Segment Start: Entries supplied

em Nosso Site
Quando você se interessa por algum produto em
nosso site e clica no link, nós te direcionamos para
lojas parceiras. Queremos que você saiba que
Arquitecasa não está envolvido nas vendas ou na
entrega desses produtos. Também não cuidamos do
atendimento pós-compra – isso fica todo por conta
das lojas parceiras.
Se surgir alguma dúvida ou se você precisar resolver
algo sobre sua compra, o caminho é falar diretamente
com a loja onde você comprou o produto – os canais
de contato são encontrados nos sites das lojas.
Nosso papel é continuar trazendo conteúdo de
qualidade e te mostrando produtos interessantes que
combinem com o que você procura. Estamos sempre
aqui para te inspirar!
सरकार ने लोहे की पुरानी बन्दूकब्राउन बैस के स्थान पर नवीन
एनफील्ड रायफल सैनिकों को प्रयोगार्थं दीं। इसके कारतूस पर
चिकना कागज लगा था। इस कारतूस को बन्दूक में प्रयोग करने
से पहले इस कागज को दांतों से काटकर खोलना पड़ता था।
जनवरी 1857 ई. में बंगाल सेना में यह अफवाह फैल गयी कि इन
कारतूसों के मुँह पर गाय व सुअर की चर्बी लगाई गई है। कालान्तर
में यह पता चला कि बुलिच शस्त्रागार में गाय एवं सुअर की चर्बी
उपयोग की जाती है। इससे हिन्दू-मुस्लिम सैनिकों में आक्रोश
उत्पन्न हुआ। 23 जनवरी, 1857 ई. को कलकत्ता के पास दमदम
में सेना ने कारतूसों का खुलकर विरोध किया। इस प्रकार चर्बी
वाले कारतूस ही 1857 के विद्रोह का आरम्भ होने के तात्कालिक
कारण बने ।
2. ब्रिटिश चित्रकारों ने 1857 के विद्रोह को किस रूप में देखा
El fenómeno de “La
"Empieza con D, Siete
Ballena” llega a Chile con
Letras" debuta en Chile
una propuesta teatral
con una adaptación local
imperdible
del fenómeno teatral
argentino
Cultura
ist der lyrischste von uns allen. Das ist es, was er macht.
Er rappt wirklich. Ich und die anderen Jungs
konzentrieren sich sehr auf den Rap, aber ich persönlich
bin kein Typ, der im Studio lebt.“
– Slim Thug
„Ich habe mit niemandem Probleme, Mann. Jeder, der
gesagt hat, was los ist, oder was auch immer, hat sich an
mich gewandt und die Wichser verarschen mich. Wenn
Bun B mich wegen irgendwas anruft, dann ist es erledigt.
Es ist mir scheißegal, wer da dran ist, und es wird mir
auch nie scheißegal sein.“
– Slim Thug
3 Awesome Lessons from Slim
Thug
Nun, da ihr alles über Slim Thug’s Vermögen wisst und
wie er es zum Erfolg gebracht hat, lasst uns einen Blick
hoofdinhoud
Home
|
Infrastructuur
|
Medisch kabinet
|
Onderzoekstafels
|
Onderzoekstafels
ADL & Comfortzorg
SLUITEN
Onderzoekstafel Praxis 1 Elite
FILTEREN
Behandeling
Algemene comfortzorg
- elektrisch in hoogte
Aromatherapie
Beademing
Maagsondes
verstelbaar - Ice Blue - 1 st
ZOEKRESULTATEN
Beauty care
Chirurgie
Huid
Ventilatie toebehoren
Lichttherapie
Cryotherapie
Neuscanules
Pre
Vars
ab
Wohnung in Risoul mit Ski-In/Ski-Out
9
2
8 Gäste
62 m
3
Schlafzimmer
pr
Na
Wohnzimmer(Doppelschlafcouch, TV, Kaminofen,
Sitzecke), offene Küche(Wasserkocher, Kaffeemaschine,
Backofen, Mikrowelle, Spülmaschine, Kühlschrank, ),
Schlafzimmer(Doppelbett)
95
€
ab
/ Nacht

Segment End: Entries supplied

The lines needed are the ones from the first line of the entries through the line that contains "ist der lyrischste", given again without any change.

em Nosso Site
Quando você se interessa por algum produto em
nosso site e clica no link, nós te direcionamos para
lojas parceiras. Queremos que você saiba que
Arquitecasa não está envolvido nas vendas ou na
entrega desses produtos. Também não cuidamos do
atendimento pós-compra – isso fica todo por conta
das lojas parceiras.
Se surgir alguma dúvida ou se você precisar resolver
algo sobre sua compra, o caminho é falar diretamente
com a loja onde você comprou o produto – os canais
de contato são encontrados nos sites das lojas.
Nosso papel é continuar trazendo conteúdo de
qualidade e te mostrando produtos interessantes que
combinem com o que você procura. Estamos sempre
aqui para te inspirar!
सरकार ने लोहे की पुरानी बन्दूकब्राउन बैस के स्थान पर नवीन
एनफील्ड रायफल सैनिकों को प्रयोगार्थं दीं। इसके कारतूस पर
चिकना कागज लगा था। इस कारतूस को बन्दूक में प्रयोग करने
से पहले इस कागज को दांतों से काटकर खोलना पड़ता था।
जनवरी 1857 ई. में बंगाल सेना में यह अफवाह फैल गयी कि इन
कारतूसों के मुँह पर गाय व सुअर की चर्बी लगाई गई है। कालान्तर
में यह पता चला कि बुलिच शस्त्रागार में गाय एवं सुअर की चर्बी
उपयोग की जाती है। इससे हिन्दू-मुस्लिम सैनिकों में आक्रोश
उत्पन्न हुआ। 23 जनवरी, 1857 ई. को कलकत्ता के पास दमदम
में सेना ने कारतूसों का खुलकर विरोध किया। इस प्रकार चर्बी
वाले कारतूस ही 1857 के विद्रोह का आरम्भ होने के तात्कालिक
कारण बने ।
2. ब्रिटिश चित्रकारों ने 1857 के विद्रोह को किस रूप में देखा
El fenómeno de “La
"Empieza con D, Siete
Ballena” llega a Chile con
Letras" debuta en Chile
una propuesta teatral
con una adaptación local
imperdible
del fenómeno teatral
argentino
Cultura
ist der lyrischste von uns allen. Das ist es, was er macht.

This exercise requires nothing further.